The research highlights the risks associated with legacy contaminants, as well as the urgency of protecting the environment as new issues surrounding other classes of persistent chemicals, such as per- and polyfluoroalkyl substances (PFAS), emerge. Aga says that once persistent pollutants become pervasive in water and soil, it’s very difficult to get rid of them.

The new study shows how long-banned chemicals continue to jeopardize the health of Great Lakes ecosystems.

“We can’t say that all the chemicals we’re seeing in the birds are coming from the Great Lakes, as the birds migrate and could be accumulating these compounds in other places along their migration route, too,” Travis says. “But the specific types of PCBs and PBDEs we’re seeing in the emerald shiners is similar to what we’re seeing in the birds. This pattern of chemical concentrations suggests that pollution in the Great Lakes region is the source of at least some of this contamination.

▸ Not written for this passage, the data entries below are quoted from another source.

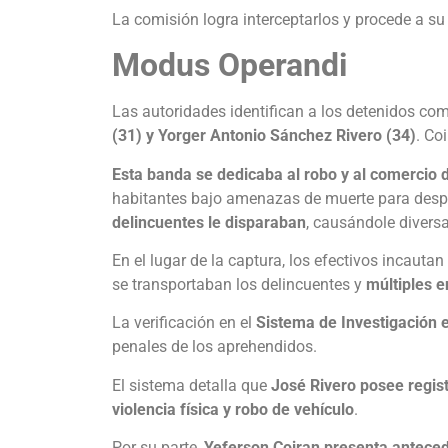
La comisión logra interceptarlos y procede a su
Modus Operandi
Las autoridades identifican a los detenidos c
(31) y Yorger Antonio Sánchez Rivero (34)
. Co
Esta banda se dedicaba al robo y al comercio 
habitantes bajo amenazas de muerte para despo
delincuentes le disparaban
, causándole diversa
En el lugar de la captura, los efectivos incautan
se transportaban los delincuentes y
múltiples e
La verificación en el
Sistema de Investigación e 
penales de los aprehendidos.
El sistema detalla que
José Rivero posee regist
violencia física y robo de vehículo
.
Por su parte,
Yeferson Coiran presenta anteced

“One positive outcome of the study is that we only see the metabolite of DDT, called ‘DDE,’ in the fish. This likely indicates that there aren’t new sources of DDT being introduced to Lake Erie and the Niagara River, and that the DDT that was there is breaking down.”

Additional coauthors from State University of New York Buffalo State contributed to the study, which appears in Environment International.

The New York State Department of Environmental Conservation supported the research through collection of tern samples, which consisted of common terns that died through natural causes. The SUNY Buffalo State Great Lakes Center supported the study through collection of emerald shiners and other contributions. Additional support came from the University at Buffalo Mark Diamond Research Fund and Greenway Ecological Standing Committee.